Problem requirements -
Please tally the lines of the records that contain "lingkungan" and send back only the total.

#### Entries supplied

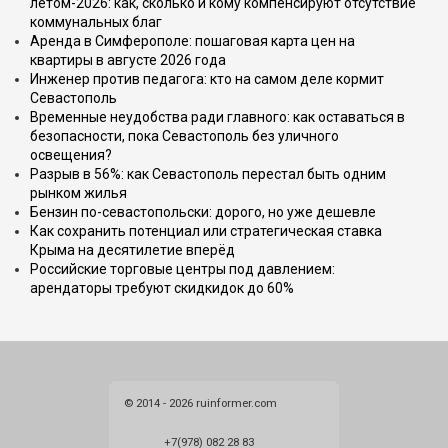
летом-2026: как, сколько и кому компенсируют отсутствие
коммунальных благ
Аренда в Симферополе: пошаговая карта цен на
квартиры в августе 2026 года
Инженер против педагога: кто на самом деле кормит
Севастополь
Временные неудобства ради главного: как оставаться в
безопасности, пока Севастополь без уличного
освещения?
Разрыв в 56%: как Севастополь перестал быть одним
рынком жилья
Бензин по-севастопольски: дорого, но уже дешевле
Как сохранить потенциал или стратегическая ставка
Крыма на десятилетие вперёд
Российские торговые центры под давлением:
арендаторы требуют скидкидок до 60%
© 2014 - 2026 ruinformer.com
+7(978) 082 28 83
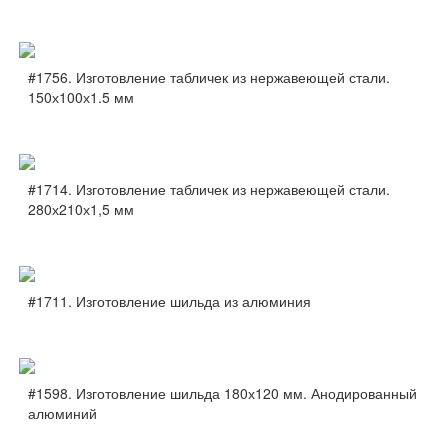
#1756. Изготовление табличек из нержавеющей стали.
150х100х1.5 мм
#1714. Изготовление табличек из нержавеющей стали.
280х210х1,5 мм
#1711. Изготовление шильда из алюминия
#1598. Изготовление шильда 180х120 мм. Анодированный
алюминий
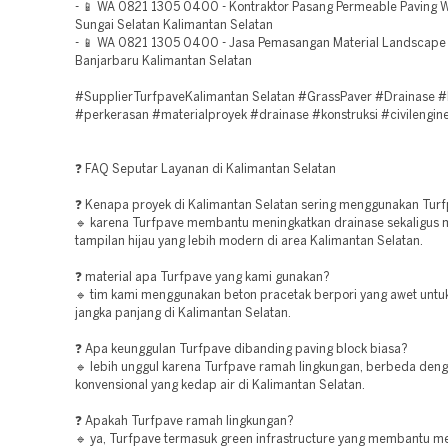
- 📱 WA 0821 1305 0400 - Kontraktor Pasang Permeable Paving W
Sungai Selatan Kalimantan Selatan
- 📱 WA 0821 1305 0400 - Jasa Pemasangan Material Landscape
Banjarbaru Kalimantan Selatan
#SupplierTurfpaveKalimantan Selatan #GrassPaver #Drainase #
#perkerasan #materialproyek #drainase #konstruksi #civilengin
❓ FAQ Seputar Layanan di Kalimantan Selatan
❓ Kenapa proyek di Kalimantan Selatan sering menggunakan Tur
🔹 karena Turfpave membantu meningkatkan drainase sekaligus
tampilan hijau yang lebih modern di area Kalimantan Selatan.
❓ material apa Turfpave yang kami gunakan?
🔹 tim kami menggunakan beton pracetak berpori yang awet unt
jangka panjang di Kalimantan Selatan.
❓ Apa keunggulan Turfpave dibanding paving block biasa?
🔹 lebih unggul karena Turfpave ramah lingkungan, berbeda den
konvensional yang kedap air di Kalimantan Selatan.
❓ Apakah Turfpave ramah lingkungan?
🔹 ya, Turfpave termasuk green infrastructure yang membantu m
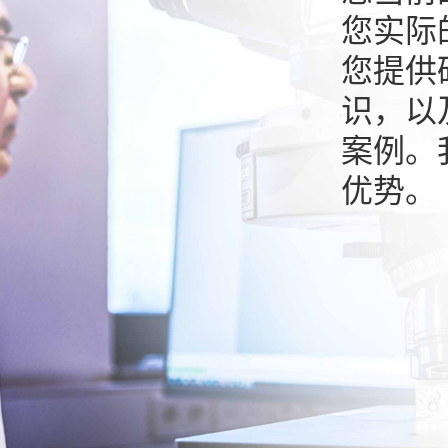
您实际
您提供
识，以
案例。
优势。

########
#### Entries supplied

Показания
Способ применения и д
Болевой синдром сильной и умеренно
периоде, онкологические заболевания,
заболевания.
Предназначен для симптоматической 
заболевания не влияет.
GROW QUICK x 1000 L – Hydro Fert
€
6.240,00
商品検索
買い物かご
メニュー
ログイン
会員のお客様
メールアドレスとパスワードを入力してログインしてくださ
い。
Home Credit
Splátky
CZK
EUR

########

Answer -
2